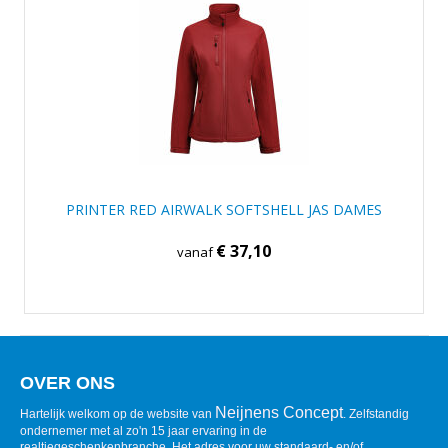
PRINTER RED AIRWALK SOFTSHELL JAS DAMES
€ 37,10
vanaf
OVER ONS
Neijnens Concept
Hartelijk welkom op de website van
. Zelfstandig
ondernemer met al zo'n 15 jaar ervaring in de
realtiegeschenkenbranche. Het adres voor uw standaard- en/of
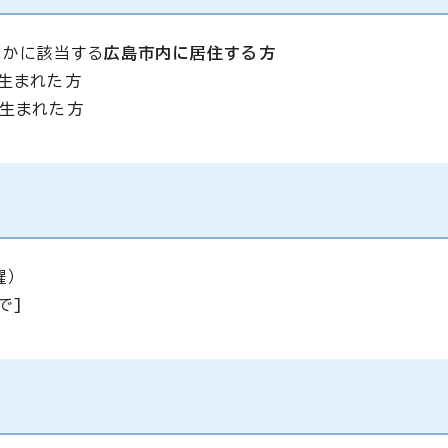
れかに該当する
広島市内に居住する方
生まれた方
に生まれた方
曜）
で]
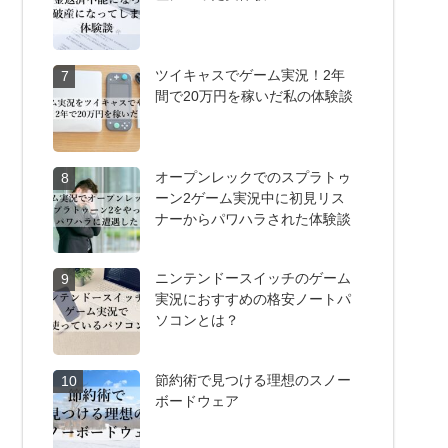
ツイキャスでゲーム実況！2年
7
間で20万円を稼いだ私の体験談
オープンレックでのスプラトゥ
8
ーン2ゲーム実況中に初見リス
ナーからパワハラされた体験談
ニンテンドースイッチのゲーム
9
実況におすすめの格安ノートパ
ソコンとは？
節約術で見つける理想のスノー
10
ボードウェア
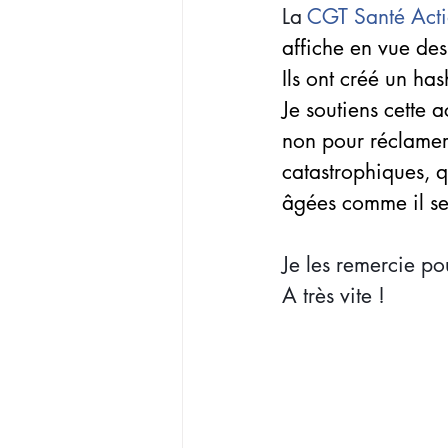
La 
CGT Santé Acti
affiche en vue des
Ils ont créé un has
Je soutiens cette 
non pour réclamer 
catastrophiques, 
âgées comme il se 
Je les remercie pou
A très vite !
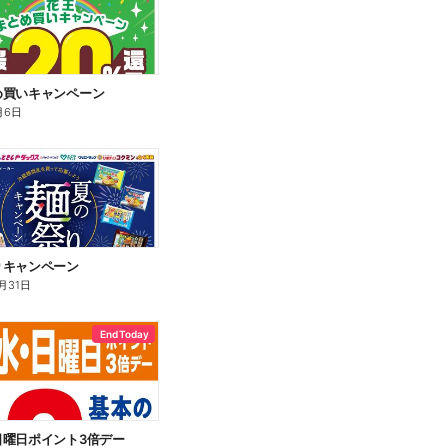
め買いキャンペーン
月6日
りキャンペーン
月31日
End Today
日曜日ポイント3倍デー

◇ ◇ ◇

Output each record above word for word, leaving out images.

PRINTER RED AIRWALK SOFTSHELL JAS DAMES
€ 37,10
vanaf
OVER ONS
Neijnens Concept
Hartelijk welkom op de website van
. Zelfstandig
ondernemer met al zo'n 15 jaar ervaring in de
realtiegeschenkenbranche. Het adres voor uw standaard- en/of
れかに該当する
広島市内に居住する方
生まれた方
に生まれた方
曜）
で]
ツイキャスでゲーム実況！2年
7
間で20万円を稼いだ私の体験談
オープンレックでのスプラトゥ
8
ーン2ゲーム実況中に初見リス
ナーからパワハラされた体験談
ニンテンドースイッチのゲーム
9
実況におすすめの格安ノートパ
ソコンとは？
節約術で見つける理想のスノー
10
ボードウェア
La 
CGT Santé Acti
affiche en vue des
Ils ont créé un has
Je soutiens cette 
non pour réclamer 
catastrophiques, 
âgées comme il se 
Je les remercie pou
A très vite !
め買いキャンペーン
月6日
りキャンペーン
月31日
End Today
日曜日ポイント3倍デー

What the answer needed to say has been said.